Had the planner said “tomorrow”?  Did I just here her say it was due to the “unique” nature of moms’ health; the need to assure her safety and as much continuity in her care as possible?  Maybe humanity in healthcare hadn't been completely eradicated from our system; maybe there was still hope - I did see a double rainbow that day.

You’d think with all that going through my head, I would have said more than, “Thank you.  What time”?  The planner assured me she would let me know what time the van would be there as soon as she knew for sure.  “Try to get some sleep tonight, tomorrow is likely to be a long day for you”, the planner smiled and gave me a hug.  As I walked in to moms’ room I was wondering how horrible I must look for everybody to keep telling me to get some sleep.  “Hi Honey”, my mother smiled sweetly, “you look tired”.  Ugh.  Now I really wondered how bad I looked!
 
I spent the next couple hours gathering the incredible amount of stuff we had collected since mom had been in rehab.  I figured since I didn't know what time we had to be ready to go the next day, I better get things together that night.  After taking the last load of stuff to my car, I ate dinner with mom and then helped her gather what she needed to get ready for bed.  With her teeth brushed; face washed and creamed; pajamas on; and her bedside table arranged so she would be able to reach what she might need, I kissed mom goodnight.  I decided the discharge planner was right, tomorrow was going to be a long day.

 
It was around 3:30PM July 31, 2013 before the van showed up to transport mom to the Skilled Nursing Facility I had chosen for her.  As I followed the van through rush hour traffic, I prayed I had made the right choice.  I really wasn't sure mom could handle much more in the way of medical errors or neglect without serious consequences.  Of course my primary concern was for mom, but I wasn't very fond of the idea of going to jail either!
 


I relaxed a little as we pulled in to the parking lot and mom was very gently lowered from the van and wheeled through the front door; she was greeted warmly and we were led to the wing mom had been assigned to.  I was feeling even better when the doctor who had been assigned to mom was waiting in the wing where mom was to reside for the next 3 weeks; I liked his immediate assessment of both mom and her medications.  Maybe this wouldn't be so bad.  Maybe?

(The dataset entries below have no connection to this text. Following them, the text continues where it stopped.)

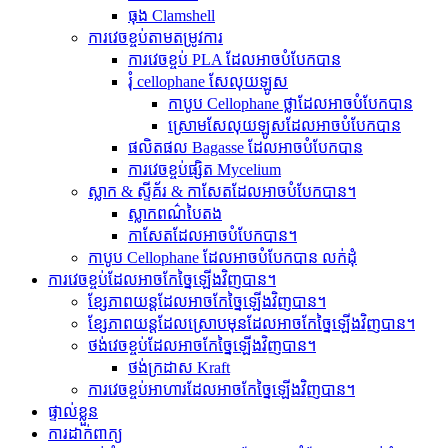
ធុង Clamshell
ការវេចខ្ចប់តាមតម្រូវការ
ការវេចខ្ចប់ PLA ដែលអាចបំបែកបាន
រុំ cellophane សែលុយឡូស
កាបូប Cellophane ថ្លាដែលអាចបំបែកបាន
ស្រោមសែលុយឡូសដែលអាចបំបែកបាន
ផលិតផល Bagasse ដែលអាចបំបែកបាន
ការវេចខ្ចប់ផ្សិត Mycelium
ស្លាក & ស្ទីគ័រ & កាសែតដែលអាចបំបែកបាន។
ស្លាកពណ៌បៃតង
កាសែតដែលអាចបំបែកបាន។
កាបូប Cellophane ដែលអាចបំបែកបាន លក់ដុំ
ការវេចខ្ចប់ដែលអាចកែច្នៃឡើងវិញបាន។
ខ្សែភាពយន្តដែលអាចកែច្នៃឡើងវិញបាន។
ខ្សែភាពយន្តដែលស្រោបមុនដែលអាចកែច្នៃឡើងវិញបាន។
ថង់វេចខ្ចប់ដែលអាចកែច្នៃឡើងវិញបាន។
ថង់ក្រដាស Kraft
ការវេចខ្ចប់អាហារដែលអាចកែច្នៃឡើងវិញបាន។
ផ្ទាល់ខ្លួន
ការដាក់ពាក្យ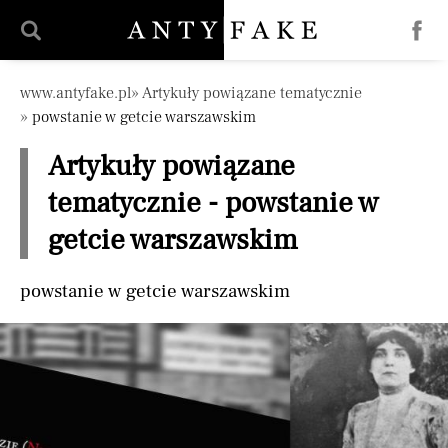
Pomiń nawigację
www.antyfake.pl
Artykuły powiązane tematycznie
powstanie w getcie warszawskim
Artykuły powiązane
tematycznie - powstanie w
getcie warszawskim
powstanie w getcie warszawskim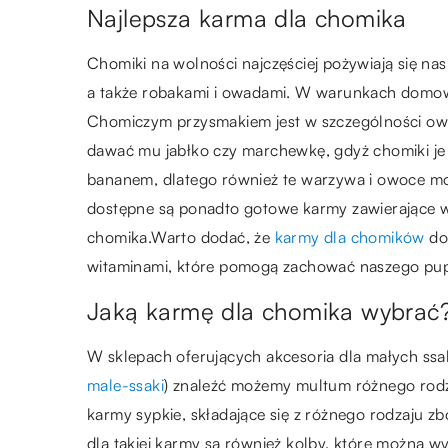
Najlepsza karma dla chomika
Chomiki na wolności najczęściej pożywiają się na
a także robakami i owadami. W warunkach domowyc
Chomiczym przysmakiem jest w szczególności owie
dawać mu jabłko czy marchewkę, gdyż chomiki je 
bananem, dlatego również te warzywa i owoce 
dostępne są ponadto gotowe karmy zawierające w 
chomika.Warto dodać, że
karmy dla chomików
do
witaminami, które pomogą zachować naszego pup
Jaką karmę dla chomika wybrać
W sklepach oferujących akcesoria dla małych ssa
male-ssaki
) znaleźć możemy multum różnego rodz
karmy sypkie, składające się z różnego rodzaju z
dla takiej karmy są również kolby, które można 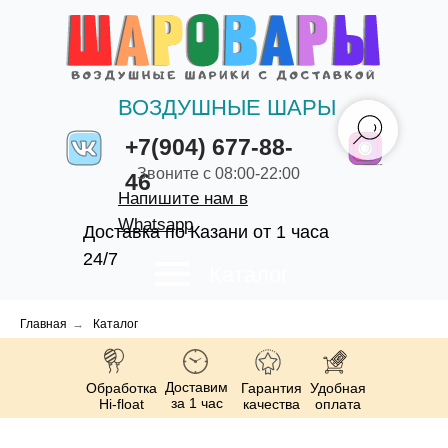
ВОЗДУШНЫЕ ШАРЫ
+7(904) 677-88-
Звоните с 08:00-22:00
46
Напишите нам в
Whatsapp
Доставка по Казани от 1 часа
24/7
Каталог
Главная
→
Каталог
Доставим
Обработка
Гарантия
Удобная
за 1 час
Hi-float
качества
оплата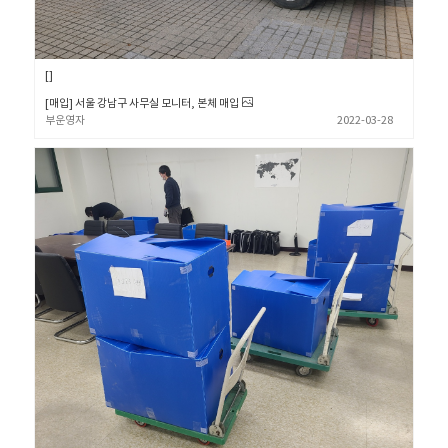
[매입] 서울 강남구 사무실 모니터, 본체 매입
부운영자
2022-03-28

“We can’t put her in there”, the nurse sounded irritated as the CNA started to wheel mom toward the room she had been assigned; the room we had agreed would be marginally acceptable until a private room became available.  Evidently they have a policy that two patients with the same name cannot be placed in a room together.  OK, it made sense; they don’t want to increase the risk of medication errors, I can understand that.

It was like we were frozen in time, nobody moved; we all just looked at each other.  OK?  What now?  Did they expect ME to have an answer to this dilemma?  Nobody seemed to know what to do and being so close to five in the afternoon, all the "powers that be" were gone for the day.  

Mom was exhausted and clearly getting uncomfortable.  "Page somebody", I nearly screamed.